Work request: Please find the lines in the following records that hold "CARGO", and copy them.
⁂
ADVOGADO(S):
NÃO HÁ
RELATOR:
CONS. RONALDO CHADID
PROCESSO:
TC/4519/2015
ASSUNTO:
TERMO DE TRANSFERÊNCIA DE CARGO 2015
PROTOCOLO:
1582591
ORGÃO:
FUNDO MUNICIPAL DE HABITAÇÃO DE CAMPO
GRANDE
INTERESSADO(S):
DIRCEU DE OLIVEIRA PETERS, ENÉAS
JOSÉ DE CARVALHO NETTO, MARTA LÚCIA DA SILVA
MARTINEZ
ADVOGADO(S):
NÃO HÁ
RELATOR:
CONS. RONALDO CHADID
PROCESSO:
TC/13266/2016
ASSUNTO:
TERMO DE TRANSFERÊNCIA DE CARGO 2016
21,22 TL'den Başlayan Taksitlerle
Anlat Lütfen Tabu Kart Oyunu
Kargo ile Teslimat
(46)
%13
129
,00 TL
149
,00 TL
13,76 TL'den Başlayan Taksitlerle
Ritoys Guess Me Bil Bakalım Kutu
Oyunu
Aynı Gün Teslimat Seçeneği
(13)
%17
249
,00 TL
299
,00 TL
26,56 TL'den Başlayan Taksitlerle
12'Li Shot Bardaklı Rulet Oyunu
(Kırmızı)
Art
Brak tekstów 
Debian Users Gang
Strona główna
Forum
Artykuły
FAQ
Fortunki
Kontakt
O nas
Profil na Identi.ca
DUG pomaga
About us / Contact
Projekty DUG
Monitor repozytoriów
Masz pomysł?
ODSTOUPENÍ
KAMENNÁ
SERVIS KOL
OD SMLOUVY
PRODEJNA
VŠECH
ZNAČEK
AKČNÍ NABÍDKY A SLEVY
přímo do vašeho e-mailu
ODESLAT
⁂
Written answer:
TERMO DE TRANSFERÊNCIA DE CARGO 2015
TERMO DE TRANSFERÊNCIA DE CARGO 2016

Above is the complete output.